Sixty-Second Theodicy Explore More Content
In about four weeks I'm going to fly out to the East coast for a day. Apparently I'm taking the "red eye" out at night, getting into Raleigh, North Carolina in the morning, resting for a couple of hours, going onto a secular radio broadcast that is one of the most popular in the state, then I climb on an airplane and fly back on the "red eye" in return. All of this for this one hour interview. I'll tell you something. When I found out that I would be doing this, I got a little nervous. You want to know why I get nervous doing a radio interview? It's not because radio bothers me, or talking to people bothers me. I do radio all the time, every week, six hours worth. So it's not radio, per se, that bothers me. But when I have my own radio show, or even when I do something like Religion on the Line, we have a fairly non-hostile environment towards religion. Oh, I occasionally get people that are hostile towards me and my points of view. But at least I have the hope of having a reasonable conversation with somebody, going slowly through an issue, step by step, controlling the process a little bit. Not necessarily controlling the person in an inappropriate way, but I have confidence that I will have the time I need to get down to the real issue.

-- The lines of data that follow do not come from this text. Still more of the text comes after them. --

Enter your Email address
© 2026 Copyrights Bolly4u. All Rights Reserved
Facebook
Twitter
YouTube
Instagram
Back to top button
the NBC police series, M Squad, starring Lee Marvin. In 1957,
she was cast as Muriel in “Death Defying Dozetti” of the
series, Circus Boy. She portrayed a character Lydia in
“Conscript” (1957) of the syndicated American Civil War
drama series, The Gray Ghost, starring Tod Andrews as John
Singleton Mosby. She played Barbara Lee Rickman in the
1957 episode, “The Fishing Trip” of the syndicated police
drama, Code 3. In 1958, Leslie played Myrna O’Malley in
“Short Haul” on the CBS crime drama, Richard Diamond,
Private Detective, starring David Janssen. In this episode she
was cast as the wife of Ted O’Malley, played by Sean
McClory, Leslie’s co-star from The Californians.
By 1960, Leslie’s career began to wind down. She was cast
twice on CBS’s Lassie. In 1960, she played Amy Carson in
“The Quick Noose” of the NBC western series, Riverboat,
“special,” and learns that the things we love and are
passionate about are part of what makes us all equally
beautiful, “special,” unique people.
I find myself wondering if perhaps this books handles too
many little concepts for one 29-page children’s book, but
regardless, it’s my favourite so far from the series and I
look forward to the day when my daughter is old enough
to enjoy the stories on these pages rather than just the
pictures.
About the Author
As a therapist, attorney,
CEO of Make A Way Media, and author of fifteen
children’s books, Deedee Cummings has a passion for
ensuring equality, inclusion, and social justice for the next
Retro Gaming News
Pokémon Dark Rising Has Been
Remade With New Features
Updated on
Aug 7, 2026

You know when you've talked to other people who want to challenge you about your points of view, when you don't have control sometimes they steamroll you. They go right over top of you. Before you can answer the first question, they're at you with another one. Just suggesting the answer, they've already found exceptions to it and they jump in and don't let you lay a foundation to answer the question. The fact of the matter is, it's much easier to ask the difficult question than it is to listen to the difficult answer. When you talk about spiritual truth and the problems attended to it, you are talking about the most critically important issues imaginable and you're also talking about some very complex issues. Issues that don't lend themselves to a thirty second sound bite. But, sometimes thirty seconds is all you've got.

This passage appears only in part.